Give every entry again, unchanged, and leave its images out.

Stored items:
* * * * *

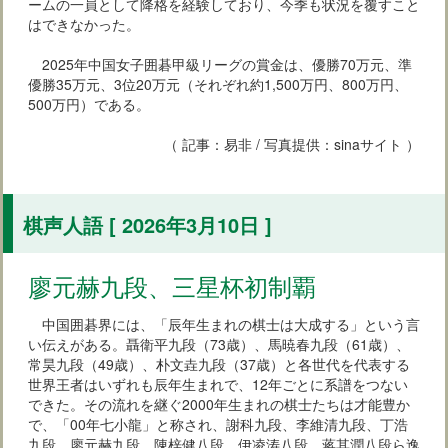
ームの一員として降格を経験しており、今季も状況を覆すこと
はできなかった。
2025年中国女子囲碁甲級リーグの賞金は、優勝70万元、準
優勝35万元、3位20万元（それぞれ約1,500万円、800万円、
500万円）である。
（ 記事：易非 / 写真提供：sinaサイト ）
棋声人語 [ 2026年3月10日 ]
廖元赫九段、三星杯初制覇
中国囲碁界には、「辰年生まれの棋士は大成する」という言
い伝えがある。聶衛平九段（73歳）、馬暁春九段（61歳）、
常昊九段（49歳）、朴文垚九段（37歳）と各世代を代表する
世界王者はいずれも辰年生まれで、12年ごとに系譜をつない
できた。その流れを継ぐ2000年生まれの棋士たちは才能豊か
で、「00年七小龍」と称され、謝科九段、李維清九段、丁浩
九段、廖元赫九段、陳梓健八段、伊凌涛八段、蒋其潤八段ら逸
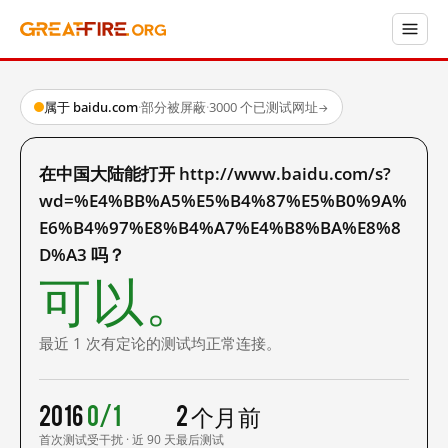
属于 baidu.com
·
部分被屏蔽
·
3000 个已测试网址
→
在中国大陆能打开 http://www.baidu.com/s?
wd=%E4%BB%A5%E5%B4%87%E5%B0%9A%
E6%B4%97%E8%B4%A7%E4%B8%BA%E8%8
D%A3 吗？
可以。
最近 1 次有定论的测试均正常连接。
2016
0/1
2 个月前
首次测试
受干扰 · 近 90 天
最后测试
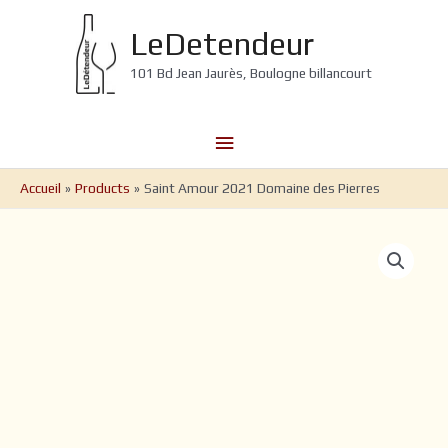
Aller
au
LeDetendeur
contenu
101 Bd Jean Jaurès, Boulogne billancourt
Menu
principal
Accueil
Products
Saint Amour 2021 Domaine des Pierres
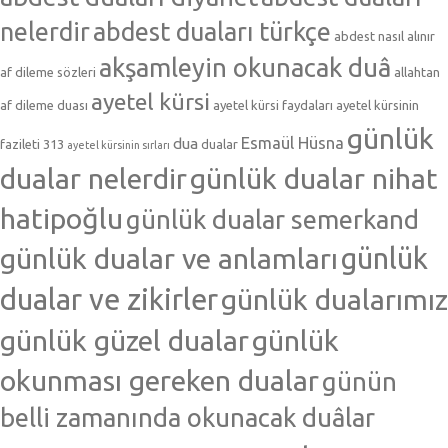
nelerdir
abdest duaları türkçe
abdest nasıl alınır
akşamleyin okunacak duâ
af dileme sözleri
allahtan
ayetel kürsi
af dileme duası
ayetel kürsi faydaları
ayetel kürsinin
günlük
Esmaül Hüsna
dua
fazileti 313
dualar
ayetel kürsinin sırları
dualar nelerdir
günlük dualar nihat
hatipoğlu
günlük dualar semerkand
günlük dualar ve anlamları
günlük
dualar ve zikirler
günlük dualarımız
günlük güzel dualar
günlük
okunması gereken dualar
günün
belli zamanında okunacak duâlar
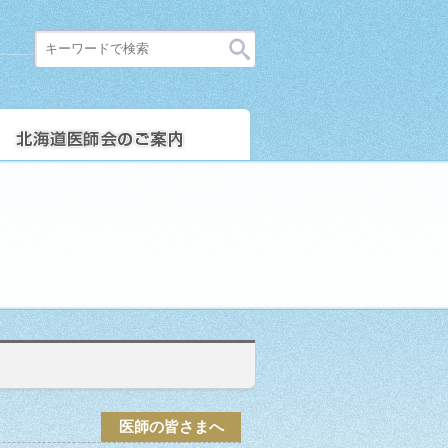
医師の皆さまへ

* * * * *

• ANSWER TO THIS TASK:
ームの一員として降格を経験しており、今季も状況を覆すこと
はできなかった。
2025年中国女子囲碁甲級リーグの賞金は、優勝70万元、準
優勝35万元、3位20万元（それぞれ約1,500万円、800万円、
500万円）である。
（ 記事：易非 / 写真提供：sinaサイト ）
棋声人語 [ 2026年3月10日 ]
廖元赫九段、三星杯初制覇
中国囲碁界には、「辰年生まれの棋士は大成する」という言
い伝えがある。聶衛平九段（73歳）、馬暁春九段（61歳）、
常昊九段（49歳）、朴文垚九段（37歳）と各世代を代表する
世界王者はいずれも辰年生まれで、12年ごとに系譜をつない
できた。その流れを継ぐ2000年生まれの棋士たちは才能豊か
で、「00年七小龍」と称され、謝科九段、李維清九段、丁浩
九段、廖元赫九段、陳梓健八段、伊凌涛八段、蒋其潤八段ら逸
属于 baidu.com
·
部分被屏蔽
·
3000 个已测试网址
→
在中国大陆能打开 http://www.baidu.com/s?
wd=%E4%BB%A5%E5%B4%87%E5%B0%9A%
E6%B4%97%E8%B4%A7%E4%B8%BA%E8%8
D%A3 吗？
可以。
最近 1 次有定论的测试均正常连接。
2016
0/1
2 个月前
首次测试
受干扰 · 近 90 天
最后测试
Aller
au
LeDetendeur
contenu
101 Bd Jean Jaurès, Boulogne billancourt
Menu
principal
Accueil
Products
Saint Amour 2021 Domaine des Pierres
nelerdir
abdest duaları türkçe
abdest nasıl alınır
akşamleyin okunacak duâ
af dileme sözleri
allahtan
ayetel kürsi
af dileme duası
ayetel kürsi faydaları
ayetel kürsinin
günlük
Esmaül Hüsna
dua
fazileti 313
dualar
ayetel kürsinin sırları
dualar nelerdir
günlük dualar nihat
hatipoğlu
günlük dualar semerkand
günlük dualar ve anlamları
günlük
dualar ve zikirler
günlük dualarımız
günlük güzel dualar
günlük
okunması gereken dualar
günün
belli zamanında okunacak duâlar
医師の皆さまへ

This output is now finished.